Measures for IR-Effectiveness
Different aspects determine the effectiveness of Information Retrieval.
The measures that are used most often are precision and
recall. However, in literature different definitions of
these measures are sometimes found.
-
Precision: The ratio of relevant objects associated with the
descriptor to the total number of retrieved objects. (This
indicates how many of the retrieved objects are relevant.)
-
Recall: The ratio of the number of the relevant objects associated
with the
descriptor to the total number of relevant objects. (This indicates how
many of the relevant objects are retrieved.)
-
Exhaustivity: The degree to which the contents of the objects
are reflected in the index expressions. (This indicates that meaningful
words may not be searchable through the index.)
-
Power: The ratio of a descriptor's specificity to its length.

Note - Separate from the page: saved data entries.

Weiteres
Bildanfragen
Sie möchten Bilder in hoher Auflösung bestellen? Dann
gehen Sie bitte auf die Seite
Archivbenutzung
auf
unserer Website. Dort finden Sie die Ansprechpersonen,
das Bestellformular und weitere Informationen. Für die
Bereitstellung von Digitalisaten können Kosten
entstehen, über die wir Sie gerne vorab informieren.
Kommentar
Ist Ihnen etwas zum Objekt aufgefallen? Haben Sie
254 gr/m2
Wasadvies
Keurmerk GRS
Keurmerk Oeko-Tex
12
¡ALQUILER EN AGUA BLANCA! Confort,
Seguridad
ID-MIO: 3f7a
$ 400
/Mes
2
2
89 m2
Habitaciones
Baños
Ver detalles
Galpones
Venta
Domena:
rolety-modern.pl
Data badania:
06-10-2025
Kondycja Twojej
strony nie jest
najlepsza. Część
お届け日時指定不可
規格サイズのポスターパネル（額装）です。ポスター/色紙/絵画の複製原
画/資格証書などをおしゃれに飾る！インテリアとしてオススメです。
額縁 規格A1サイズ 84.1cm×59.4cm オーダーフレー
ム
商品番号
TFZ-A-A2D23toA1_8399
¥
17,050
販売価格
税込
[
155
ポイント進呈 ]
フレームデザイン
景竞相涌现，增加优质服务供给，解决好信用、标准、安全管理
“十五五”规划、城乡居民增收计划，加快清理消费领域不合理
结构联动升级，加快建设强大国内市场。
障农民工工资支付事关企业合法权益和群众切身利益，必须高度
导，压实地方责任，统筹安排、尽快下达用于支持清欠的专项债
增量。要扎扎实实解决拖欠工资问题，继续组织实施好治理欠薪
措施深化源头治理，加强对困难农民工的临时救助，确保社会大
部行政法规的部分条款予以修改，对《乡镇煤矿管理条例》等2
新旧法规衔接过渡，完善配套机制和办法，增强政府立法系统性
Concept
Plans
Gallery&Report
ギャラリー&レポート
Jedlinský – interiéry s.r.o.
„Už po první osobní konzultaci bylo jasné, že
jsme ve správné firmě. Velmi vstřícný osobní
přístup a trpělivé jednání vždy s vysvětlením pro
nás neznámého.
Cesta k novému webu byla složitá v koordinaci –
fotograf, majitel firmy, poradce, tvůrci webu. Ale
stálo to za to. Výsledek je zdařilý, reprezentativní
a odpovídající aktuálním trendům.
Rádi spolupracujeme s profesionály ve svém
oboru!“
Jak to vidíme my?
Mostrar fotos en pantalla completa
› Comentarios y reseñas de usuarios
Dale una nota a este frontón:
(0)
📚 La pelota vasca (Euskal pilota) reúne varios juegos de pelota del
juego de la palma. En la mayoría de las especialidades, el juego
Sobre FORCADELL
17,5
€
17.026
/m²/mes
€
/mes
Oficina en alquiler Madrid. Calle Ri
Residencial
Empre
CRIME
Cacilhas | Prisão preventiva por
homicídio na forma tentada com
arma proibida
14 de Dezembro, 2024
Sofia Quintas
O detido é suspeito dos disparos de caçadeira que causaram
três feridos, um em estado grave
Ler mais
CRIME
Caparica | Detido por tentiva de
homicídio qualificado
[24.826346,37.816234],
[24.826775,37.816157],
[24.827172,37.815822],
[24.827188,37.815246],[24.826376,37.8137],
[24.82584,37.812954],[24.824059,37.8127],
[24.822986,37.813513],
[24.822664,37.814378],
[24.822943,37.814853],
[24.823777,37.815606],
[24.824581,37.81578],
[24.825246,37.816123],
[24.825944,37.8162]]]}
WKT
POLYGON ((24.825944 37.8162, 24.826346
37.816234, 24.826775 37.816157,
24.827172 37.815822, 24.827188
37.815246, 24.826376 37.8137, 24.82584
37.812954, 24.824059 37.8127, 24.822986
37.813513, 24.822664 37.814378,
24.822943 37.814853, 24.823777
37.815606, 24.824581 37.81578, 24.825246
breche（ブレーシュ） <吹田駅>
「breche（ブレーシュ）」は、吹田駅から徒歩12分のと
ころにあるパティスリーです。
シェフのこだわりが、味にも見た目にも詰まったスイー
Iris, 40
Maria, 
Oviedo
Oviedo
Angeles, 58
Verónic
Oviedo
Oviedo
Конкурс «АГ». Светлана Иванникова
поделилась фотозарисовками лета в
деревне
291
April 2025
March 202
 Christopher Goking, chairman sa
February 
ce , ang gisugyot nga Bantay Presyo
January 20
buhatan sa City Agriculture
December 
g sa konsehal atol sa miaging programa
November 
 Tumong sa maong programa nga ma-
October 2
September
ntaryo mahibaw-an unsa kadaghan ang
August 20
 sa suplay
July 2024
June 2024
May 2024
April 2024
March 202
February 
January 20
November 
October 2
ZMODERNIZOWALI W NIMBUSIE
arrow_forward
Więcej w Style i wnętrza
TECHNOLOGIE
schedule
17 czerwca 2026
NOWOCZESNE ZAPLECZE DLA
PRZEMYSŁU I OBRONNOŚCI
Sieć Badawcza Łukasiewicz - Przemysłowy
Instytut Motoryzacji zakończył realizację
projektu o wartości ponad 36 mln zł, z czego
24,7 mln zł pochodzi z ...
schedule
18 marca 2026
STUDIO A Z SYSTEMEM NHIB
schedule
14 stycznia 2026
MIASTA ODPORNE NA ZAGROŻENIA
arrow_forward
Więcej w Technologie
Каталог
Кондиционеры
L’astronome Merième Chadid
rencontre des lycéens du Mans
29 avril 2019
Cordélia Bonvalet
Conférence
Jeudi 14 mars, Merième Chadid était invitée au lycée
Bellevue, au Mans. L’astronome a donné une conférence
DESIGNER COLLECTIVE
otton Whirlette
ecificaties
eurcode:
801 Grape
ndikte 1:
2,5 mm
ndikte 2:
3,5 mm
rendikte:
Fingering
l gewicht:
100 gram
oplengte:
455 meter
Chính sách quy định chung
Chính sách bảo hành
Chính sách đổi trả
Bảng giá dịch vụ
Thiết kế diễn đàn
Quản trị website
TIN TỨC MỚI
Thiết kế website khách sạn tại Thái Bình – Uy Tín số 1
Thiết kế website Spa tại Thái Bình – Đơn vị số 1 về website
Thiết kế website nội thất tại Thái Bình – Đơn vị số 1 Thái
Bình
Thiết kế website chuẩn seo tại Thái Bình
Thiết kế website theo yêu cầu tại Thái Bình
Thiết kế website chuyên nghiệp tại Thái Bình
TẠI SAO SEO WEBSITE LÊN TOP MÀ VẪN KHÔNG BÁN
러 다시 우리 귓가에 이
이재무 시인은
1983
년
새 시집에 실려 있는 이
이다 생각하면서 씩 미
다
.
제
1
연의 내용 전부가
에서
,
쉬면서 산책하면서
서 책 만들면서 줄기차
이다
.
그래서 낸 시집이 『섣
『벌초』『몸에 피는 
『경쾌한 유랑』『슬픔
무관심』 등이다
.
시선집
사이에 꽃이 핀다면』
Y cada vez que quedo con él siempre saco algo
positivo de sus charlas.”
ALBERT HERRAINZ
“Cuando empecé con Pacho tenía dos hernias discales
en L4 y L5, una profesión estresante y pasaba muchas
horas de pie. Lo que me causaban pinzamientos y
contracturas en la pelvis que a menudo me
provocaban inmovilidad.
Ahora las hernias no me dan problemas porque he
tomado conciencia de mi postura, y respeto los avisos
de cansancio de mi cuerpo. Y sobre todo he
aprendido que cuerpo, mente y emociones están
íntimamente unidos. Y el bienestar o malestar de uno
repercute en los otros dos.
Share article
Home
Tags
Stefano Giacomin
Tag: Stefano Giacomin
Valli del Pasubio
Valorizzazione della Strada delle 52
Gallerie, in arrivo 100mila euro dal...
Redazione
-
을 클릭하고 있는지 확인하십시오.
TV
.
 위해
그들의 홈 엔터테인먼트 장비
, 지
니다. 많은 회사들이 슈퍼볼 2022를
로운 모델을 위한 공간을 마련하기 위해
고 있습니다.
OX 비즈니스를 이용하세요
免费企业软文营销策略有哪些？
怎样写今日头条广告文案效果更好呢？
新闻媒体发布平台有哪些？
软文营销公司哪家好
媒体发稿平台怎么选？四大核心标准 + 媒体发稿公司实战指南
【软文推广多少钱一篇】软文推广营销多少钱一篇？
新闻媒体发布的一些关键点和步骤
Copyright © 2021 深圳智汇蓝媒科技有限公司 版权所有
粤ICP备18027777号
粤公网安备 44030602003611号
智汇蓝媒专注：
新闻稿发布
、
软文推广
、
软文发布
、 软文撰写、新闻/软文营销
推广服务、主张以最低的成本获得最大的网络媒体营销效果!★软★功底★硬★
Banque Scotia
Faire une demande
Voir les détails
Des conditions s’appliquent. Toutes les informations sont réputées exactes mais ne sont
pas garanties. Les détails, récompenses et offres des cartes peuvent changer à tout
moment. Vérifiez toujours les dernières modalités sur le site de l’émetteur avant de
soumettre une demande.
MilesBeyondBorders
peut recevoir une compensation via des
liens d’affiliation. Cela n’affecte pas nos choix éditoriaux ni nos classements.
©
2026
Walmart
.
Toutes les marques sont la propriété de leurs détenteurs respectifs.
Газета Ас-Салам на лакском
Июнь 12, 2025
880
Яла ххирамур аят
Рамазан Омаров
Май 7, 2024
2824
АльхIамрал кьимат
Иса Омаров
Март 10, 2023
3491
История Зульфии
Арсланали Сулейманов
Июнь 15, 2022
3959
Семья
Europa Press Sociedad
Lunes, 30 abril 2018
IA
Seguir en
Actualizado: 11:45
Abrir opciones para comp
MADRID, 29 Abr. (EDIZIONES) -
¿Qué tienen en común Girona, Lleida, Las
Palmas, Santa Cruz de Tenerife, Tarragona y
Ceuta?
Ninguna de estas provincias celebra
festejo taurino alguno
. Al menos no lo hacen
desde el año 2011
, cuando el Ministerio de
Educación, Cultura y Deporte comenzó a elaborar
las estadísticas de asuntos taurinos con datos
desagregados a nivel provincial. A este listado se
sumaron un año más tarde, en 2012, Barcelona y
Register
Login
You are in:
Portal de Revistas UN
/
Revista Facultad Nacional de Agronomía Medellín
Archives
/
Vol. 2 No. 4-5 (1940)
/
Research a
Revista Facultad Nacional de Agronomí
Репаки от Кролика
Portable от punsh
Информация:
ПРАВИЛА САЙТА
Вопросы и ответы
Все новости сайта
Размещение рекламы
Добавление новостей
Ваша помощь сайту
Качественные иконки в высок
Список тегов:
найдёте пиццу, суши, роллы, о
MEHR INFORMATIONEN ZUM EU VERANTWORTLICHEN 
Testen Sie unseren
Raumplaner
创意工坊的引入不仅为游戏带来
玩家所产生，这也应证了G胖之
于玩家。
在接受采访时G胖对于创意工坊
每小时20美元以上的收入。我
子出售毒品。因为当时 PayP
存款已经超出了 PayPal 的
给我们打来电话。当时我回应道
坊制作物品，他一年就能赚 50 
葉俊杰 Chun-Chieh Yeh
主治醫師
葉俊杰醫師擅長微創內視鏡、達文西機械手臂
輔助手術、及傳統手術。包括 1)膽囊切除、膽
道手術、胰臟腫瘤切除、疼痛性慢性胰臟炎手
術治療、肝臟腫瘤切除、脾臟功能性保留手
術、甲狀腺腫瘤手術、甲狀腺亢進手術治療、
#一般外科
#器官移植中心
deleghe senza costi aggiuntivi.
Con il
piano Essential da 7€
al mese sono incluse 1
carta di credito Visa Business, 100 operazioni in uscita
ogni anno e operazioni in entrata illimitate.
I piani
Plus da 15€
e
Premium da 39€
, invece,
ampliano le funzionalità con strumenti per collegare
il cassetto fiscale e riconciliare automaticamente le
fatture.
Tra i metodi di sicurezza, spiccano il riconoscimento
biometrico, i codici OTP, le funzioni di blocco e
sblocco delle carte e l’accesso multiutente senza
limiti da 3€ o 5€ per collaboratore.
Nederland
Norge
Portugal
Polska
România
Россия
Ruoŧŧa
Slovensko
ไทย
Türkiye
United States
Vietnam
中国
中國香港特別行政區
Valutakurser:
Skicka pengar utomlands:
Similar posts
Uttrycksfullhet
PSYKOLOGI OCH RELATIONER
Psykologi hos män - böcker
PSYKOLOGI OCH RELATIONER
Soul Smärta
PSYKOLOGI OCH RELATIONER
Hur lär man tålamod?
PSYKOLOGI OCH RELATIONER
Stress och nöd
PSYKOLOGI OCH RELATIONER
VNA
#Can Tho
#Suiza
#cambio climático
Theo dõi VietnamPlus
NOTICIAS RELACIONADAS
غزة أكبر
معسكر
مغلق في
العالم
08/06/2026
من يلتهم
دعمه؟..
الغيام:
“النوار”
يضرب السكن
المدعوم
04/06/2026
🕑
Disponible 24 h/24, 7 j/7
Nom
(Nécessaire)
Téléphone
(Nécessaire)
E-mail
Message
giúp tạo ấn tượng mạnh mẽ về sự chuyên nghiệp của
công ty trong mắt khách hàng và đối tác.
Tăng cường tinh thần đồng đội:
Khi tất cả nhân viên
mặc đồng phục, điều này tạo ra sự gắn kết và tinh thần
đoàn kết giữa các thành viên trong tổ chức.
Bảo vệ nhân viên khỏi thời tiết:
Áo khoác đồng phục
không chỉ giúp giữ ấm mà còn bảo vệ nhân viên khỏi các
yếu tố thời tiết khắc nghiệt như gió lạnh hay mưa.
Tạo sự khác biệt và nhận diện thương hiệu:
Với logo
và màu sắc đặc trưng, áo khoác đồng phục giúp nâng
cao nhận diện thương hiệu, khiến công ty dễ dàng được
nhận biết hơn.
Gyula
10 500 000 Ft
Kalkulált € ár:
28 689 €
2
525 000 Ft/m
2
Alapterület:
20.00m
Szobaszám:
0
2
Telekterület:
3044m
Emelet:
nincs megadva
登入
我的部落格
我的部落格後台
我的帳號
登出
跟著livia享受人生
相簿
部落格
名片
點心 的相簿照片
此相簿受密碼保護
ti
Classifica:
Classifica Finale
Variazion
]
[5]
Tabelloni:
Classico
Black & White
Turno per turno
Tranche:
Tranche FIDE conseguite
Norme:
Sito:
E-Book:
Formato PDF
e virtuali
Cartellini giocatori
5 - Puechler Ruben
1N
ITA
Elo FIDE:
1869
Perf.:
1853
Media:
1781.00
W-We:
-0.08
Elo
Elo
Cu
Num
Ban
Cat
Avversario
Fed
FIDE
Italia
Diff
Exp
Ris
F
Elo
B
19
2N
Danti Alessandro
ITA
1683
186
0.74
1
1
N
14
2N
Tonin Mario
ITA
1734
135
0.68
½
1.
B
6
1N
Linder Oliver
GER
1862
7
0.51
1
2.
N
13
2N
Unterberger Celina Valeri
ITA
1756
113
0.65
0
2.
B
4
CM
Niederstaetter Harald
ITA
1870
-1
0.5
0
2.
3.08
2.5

(How long does a descriptor have to be in order to be precise?)
-
Eliminability: The ability to determine irrelevance of a descriptor
and stop the search. (How easy can one exclude part of the database from
the search without losing relevant nodes.)
-
Clarity: The ability to grasp the intended meaning of the descriptor.
-
Predictability: The ability to predict where relevant descriptors
can be found in the index. (This could also apply to predicting where
relevant nodes can be found in the hyperdocument.)
-
Collocation: The extent to which the relevant index terms are near
each other in the index. (Or to which the relevant nodes are near each other
in the hyperdocument.)
So far no experiments have been conducted to determine the usefulness of
all these measures for hypertext-based Information Retrieval.
Precision and recall have been used most often. Some applications (in law
and in patent searches for instance) require 100% recall,
i.e. no relevant document may be
left out, while other applications like searching on the Web benefit from
high precision. Users do not want to find irrelvant documents, while there
are so many relevant documents that it does not matter that not all of them
are found, because the user has no time to read them all anyway.